Cette acquisition montre combien les politiques publiques jouent un rôle important pour retrouver et protéger des objets anciens, souvent dispersés avec le temps. Pour acheter ces œuvres, qui sont souvent mises en vente aux enchères, l’État utilise une loi spéciale, datant de 1921 et mise à jour en 2000, qui lui permet d’acheter en priorité ces objets. Cette opération, menée avec l’expertise de la Conservation régionale des monuments historiques (CRMH) de la DRAC Centre-Val de Loire et le concours scientifique du musée de Cluny (musée national du Moyen Âge), illustre l’engagement continu de l’État en faveur de la protection et de la valorisation du patrimoine religieux régional.
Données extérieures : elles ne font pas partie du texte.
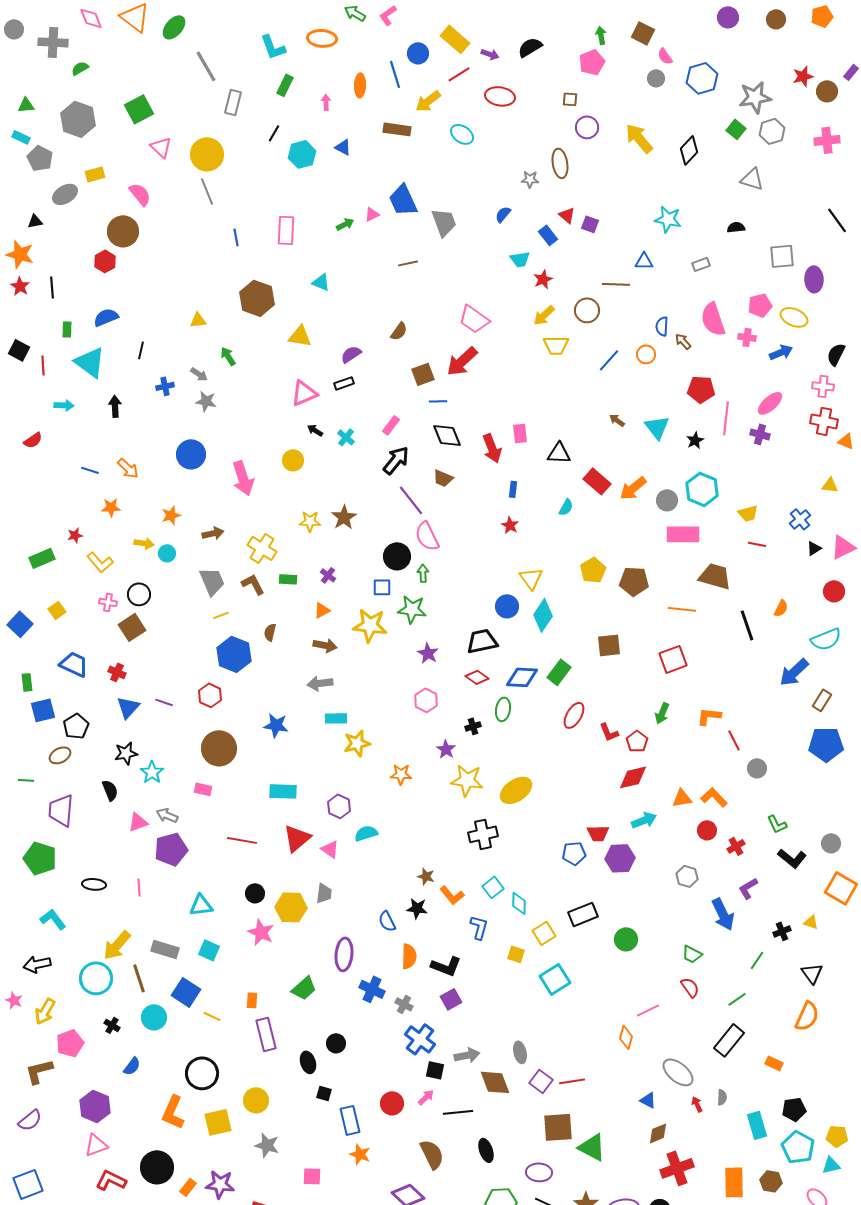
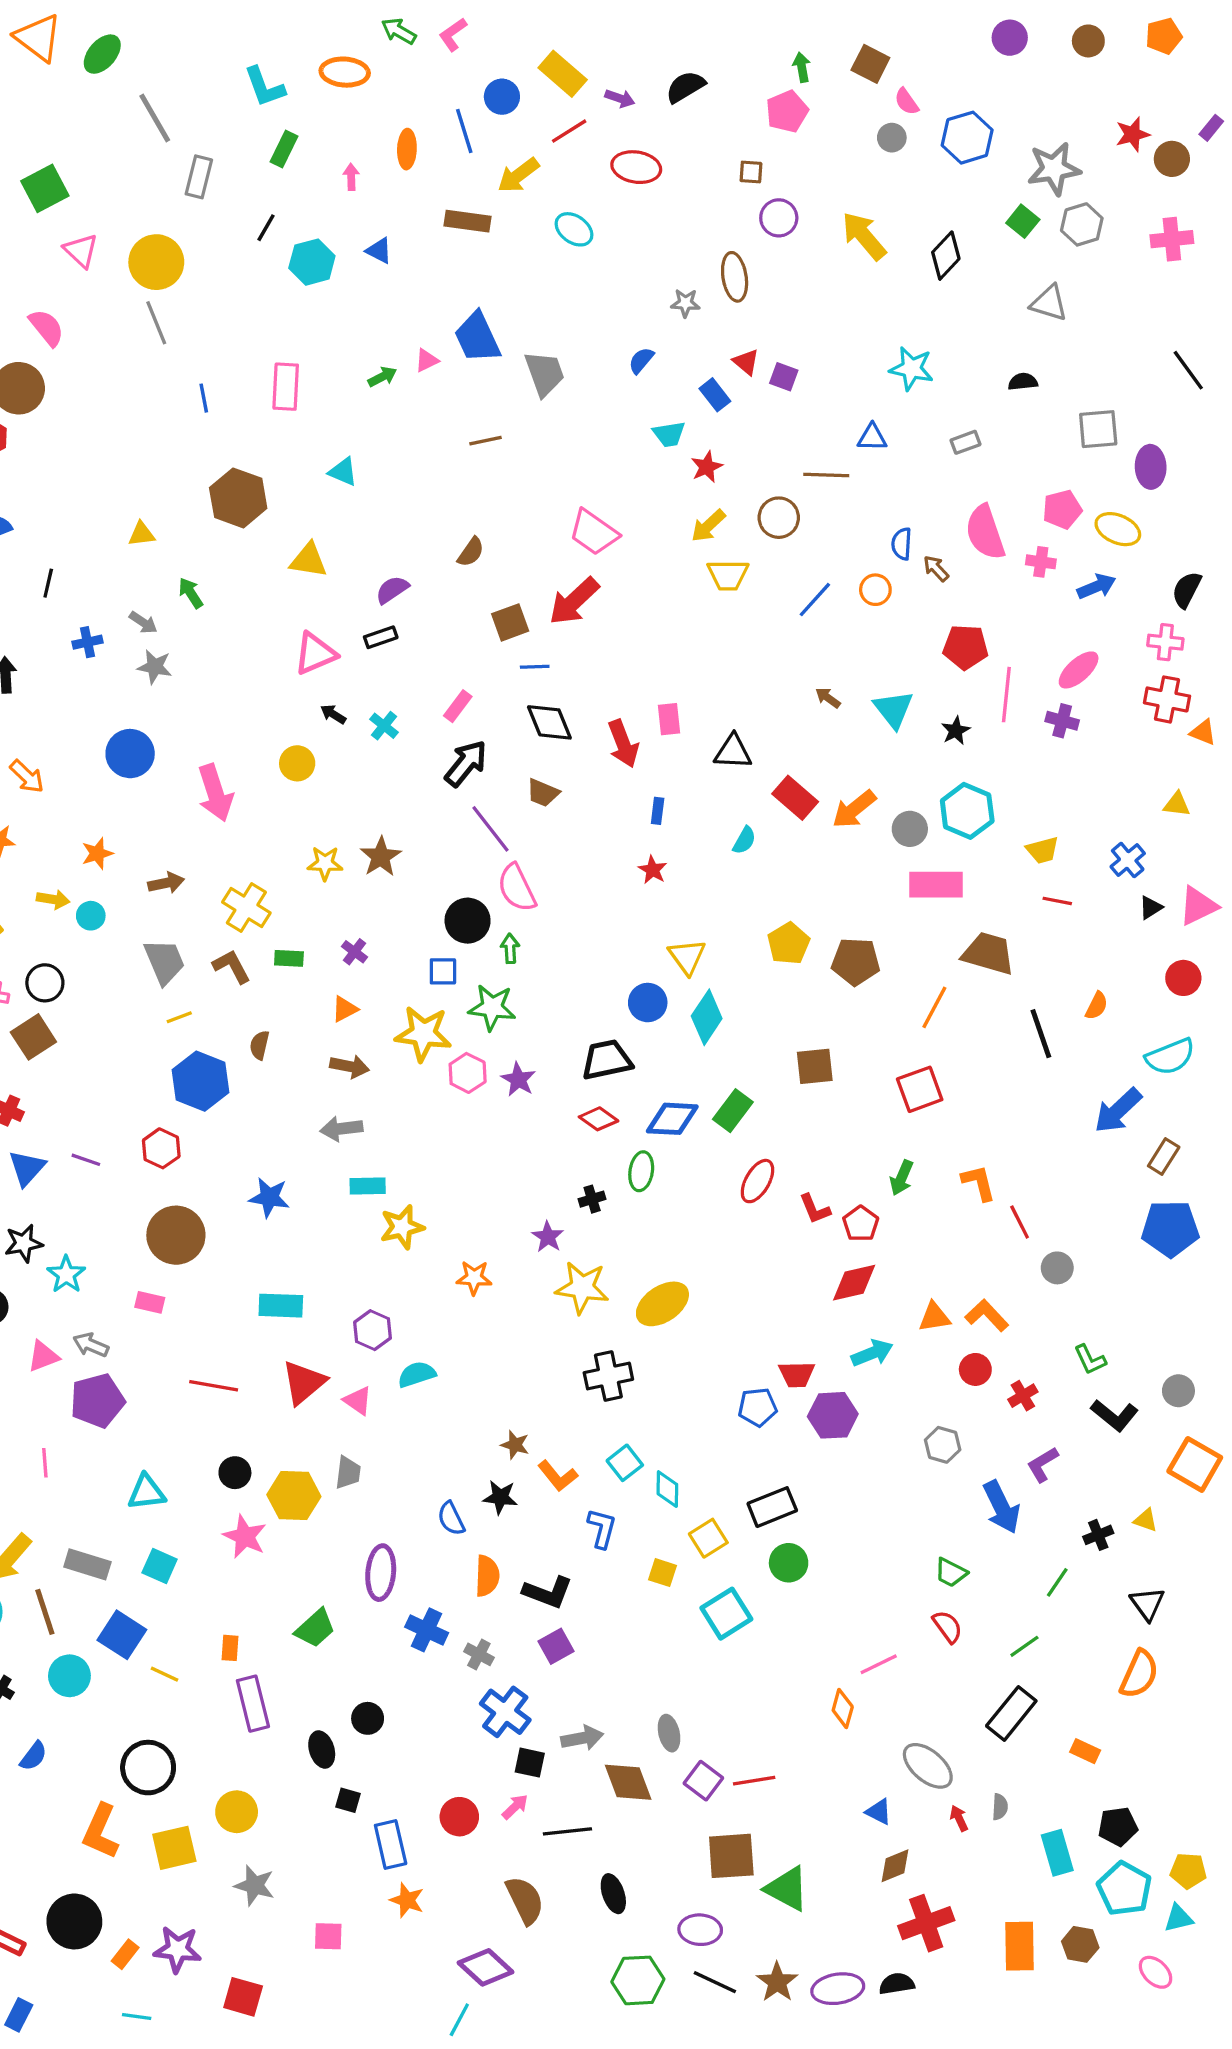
orange line: (682, 609) -> (934, 1007), turned -68
pink hexagon: (426, 700) -> (468, 1073), moved
orange L-shape: (709, 716) -> (979, 1183), turned 70
green circle: (626, 939) -> (789, 1563), moved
Une œuvre médiévale remarquable
La statue représente sainte Catherine selon l’iconographie consacrée par la « Légende dorée » : debout, couronnée en tant que fille de roi, les cheveux dénoués tombant librement sur ses épaules, en signe de virginité. Elle tient dans sa main gauche la roue dentée, attribut de son supplice ; sa main droite, aujourd’hui brisée, portait très probablement l’épée de sa décollation, orientée vers le sol. La Légende dorée fut l'ouvrage le plus lu et le plus diffusé au Moyen Âge, juste après la Bible. Cette encyclopédie de la vie chrétienne doit d'ailleurs son titre actuel à son succès, les tranches dorées étant précisément réservées aux livres les plus importants de l'époque.
Datée des premières années du XVe siècle, cette sculpture conserve des traces précieuses de polychromie, notamment un décor végétal en relief, évoquant les motifs de « brocarts appliqués » si caractéristiques de la fin du XVe siècle. Ce détail, d’une rare précocité, fait l’objet d’une attention particulière : la statue sera prochainement transférée au Centre de recherche et de restauration des musées de France (C2RMF), pour une étude technique et une restauration confiée à un professionnel spécialisé.
Une origine artistique ancrée dans le Berry
Les premières analyses stylistiques suggèrent une origine berrichonne pour cette œuvre, et plus précisément un lien probable avec l’entourage artistique du prince Jean de France, duc de Berry (1340–1416), grand mécène des arts à la cour de France. La statue partage en effet plusieurs traits avec une représentation de sainte Catherine figurant dans les lancettes de la verrière de la chapelle d’Aligret, au sein même de la cathédrale de Bourges.
Cette chapelle fut fondée en 1404 par Simon Aligret, médecin du duc, chanoine des cathédrales de Bourges et de Paris, ainsi que de la Sainte-Chapelle de Bourges. L’hypothèse d’un atelier actif autour de ces commanditaires princiers et ecclésiastiques renforce l’intérêt historique de la pièce acquise.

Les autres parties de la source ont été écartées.